I have been eagerly anticipating Mark Driscoll’s message at the Desiring God National Conference not because I thought he was the perfect choice to speak about speech, but because he presented the most risk in dealing with this topic. Driscoll is edgy, sarcastic, courageous, and sometimes irreverent in his use of language. He has been the target of much criticism in evangelical circles because of this.

Driscoll employed a five-point outline for the message. Here’s a brief summary:

  1. Feed the sheep. Obviously this is the responsibility of pastors/elders, but in some sense, all believers are called to do so. We are all called to speak the gospel to one another in ways that promote our sanctification and maturity in Christ. This is especially evident in the call to be “kind” to other believers (Ephesians 4:32). The importance of this point is this: we are called to be kind, gracious, encouraging, edifying, etc, in our speech towards the sheep. But we are not expected to be kind to wolves.
  2. Rebuke the swine. Throughout the Scripture we see repeated examples of God rebuking his “believers” when they fail to act like sheep and instead act like swine. The book of Proverbs is filled with rebuke. Isaiah 3:16-26; Amos 4:1; 6:4-6; Ezekiel 23:17-21 are all examples of God rebuking his people. And we should notice this rebuke is personal. Driscoll says insightfully, “The Bible is easily read when talking about them. It is painfully read when talking about us.”
  3. Shoot the wolves. Obviously the wolves are false teachers and even Jesus has no love loss for hypocrites and false teachers (see Matthew 23:1-36). Martin Luther said, “With the wolves you cannot be too severe. With the weak sheep you cannot be too gentle.” You shoot the wolves because you love the sheep.
  4. Bark at the dogs. This point is similar to shooting the wolves.
  5. Pray for the shepherds. This was really a powerful call for believers to pray for, defend, encourage and support their shepherds.

I’ve got a couple of thoughts about the message overall. I thought it was well-crafted, powerful, insightful and inspired courage in the way we use speech to deal with those inside and outside the church. When Driscoll was talking about shooting the wolves he said, “Sometimes the most loving thing you can do is destroy someone before they are destroyed in hell.” What Driscoll meant was that sometimes we must use speech to bring people to an end of themselves.
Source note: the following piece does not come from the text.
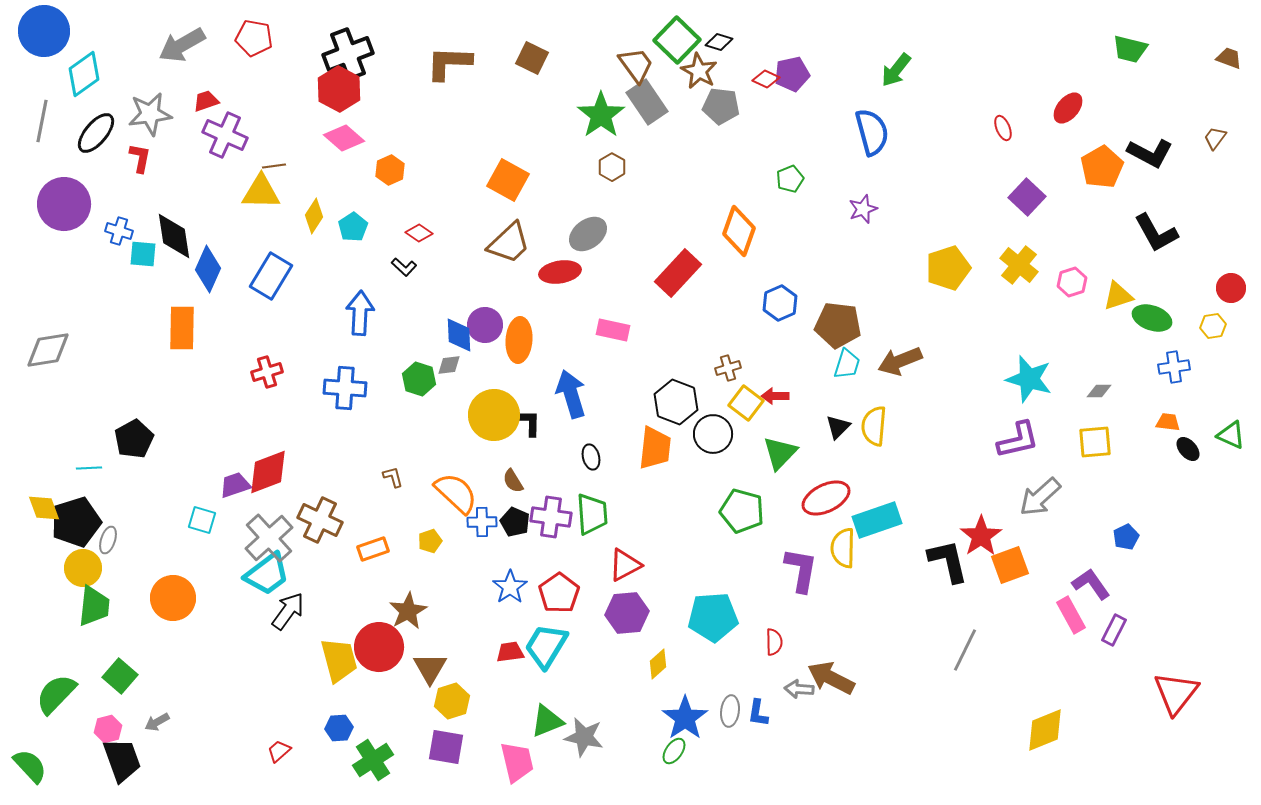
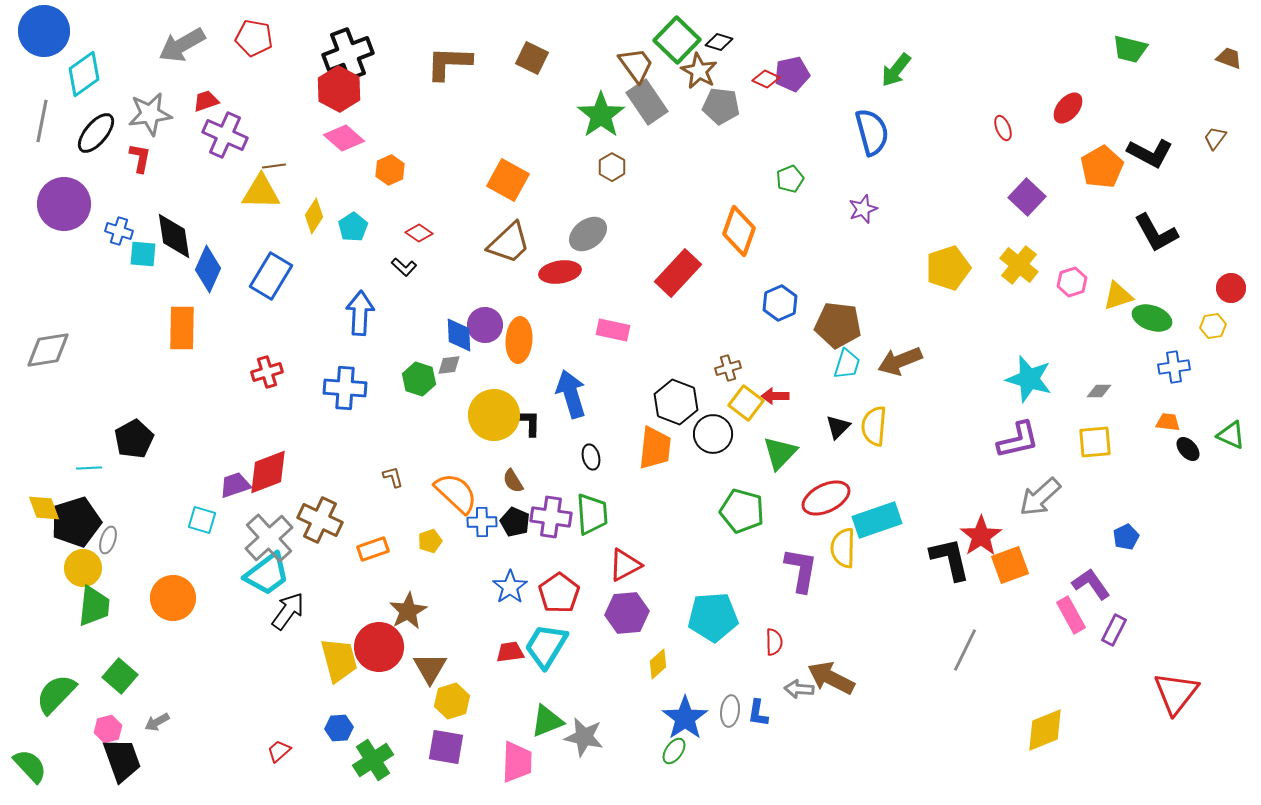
black L-shape at (948, 561): moved 2 px right, 2 px up
pink trapezoid at (517, 762): rotated 15 degrees clockwise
I think Driscoll is right in as much as this is the pattern that we see in Scripture. Wasn’t this Jesus’ goal with the Pharisees in Matthew 23 or God’s goal with Job in Job 38:1-40:1? I would like to have seen Driscoll unpackage this loaded statement more from a biblical perspective. I don’t believe that strong language, biting sarcasm, irony, etc, are necessarily sinful. But they can be. So what keeps us from using them in sinful ways in the way that we speak to others. I think it boils down to motivation. The Scriptures use harsh language and the motivation is always to humble man and exalt the greatness of God. Sometimes we do the same thing with the same motivation. Humble man and exalt – not God – but ourselves. We need to be careful that we have a righteous motivation when we employ sharp language.
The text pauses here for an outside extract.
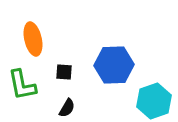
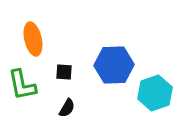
cyan hexagon: moved 1 px right, 8 px up
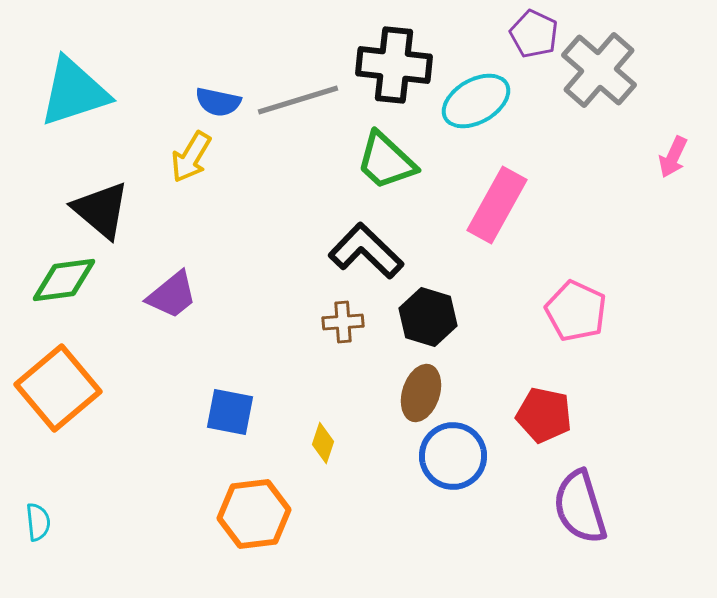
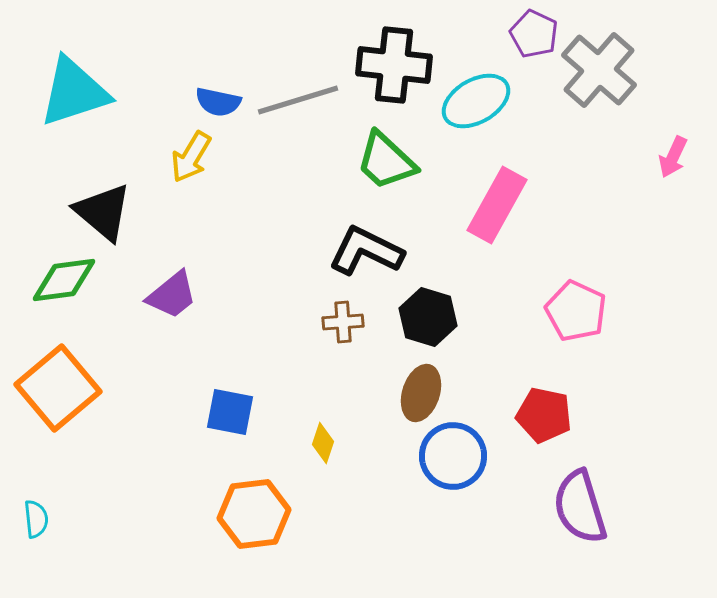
black triangle: moved 2 px right, 2 px down
black L-shape: rotated 18 degrees counterclockwise
cyan semicircle: moved 2 px left, 3 px up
I also thought that the sermon lost focus during the discussion about barking at the dogs. Driscoll certainly had not refrained from using humor and wit in his sermon to this point, but it was at this point that Driscoll really unleashed his wit. My concern is that Driscoll kept pressing that Jesus was really a funny guy (which I believe he was), but that in an effort to justify the use of humor at the expense of others that Driscoll himself began to take center-stage.

The closing of the sermon was powerful and gave a profoundly insightful perspective into the kind of front-line battle Driscoll and his church are engaged in in Seattle. Can you imagine your church being the target of Hump Fest (HF is an amateur porn festival where people submit their amateur porn. To be considered you have to include something that was predetermined by the organizers. This year every submission has to include some kind of visual reference to Mars Hill Church where Driscoll pastors)? Driscoll seemed sincere and repentant of his past public verbal indiscretions.

All in all I grew in my respect for Mark Driscoll and his ministry after this message. He isn’t a perfect man but none of us are. I’m grateful for the evidence of grace that I see at work in his life and ministry. I’m thankful for his humility and willingness to put himself under the tutelage of John Piper and CJ Mahaney. I’m eager to pray for him when the Spirit brings him to mind because he is a brother in Christ serving Jesus in a dark place where people obviously both hate him and love him. And, finally, I am thankful because I am reminded in this message that I have a responsibility to speak courageously and thoughtfully both inside and outside the church. God give me grace to do so.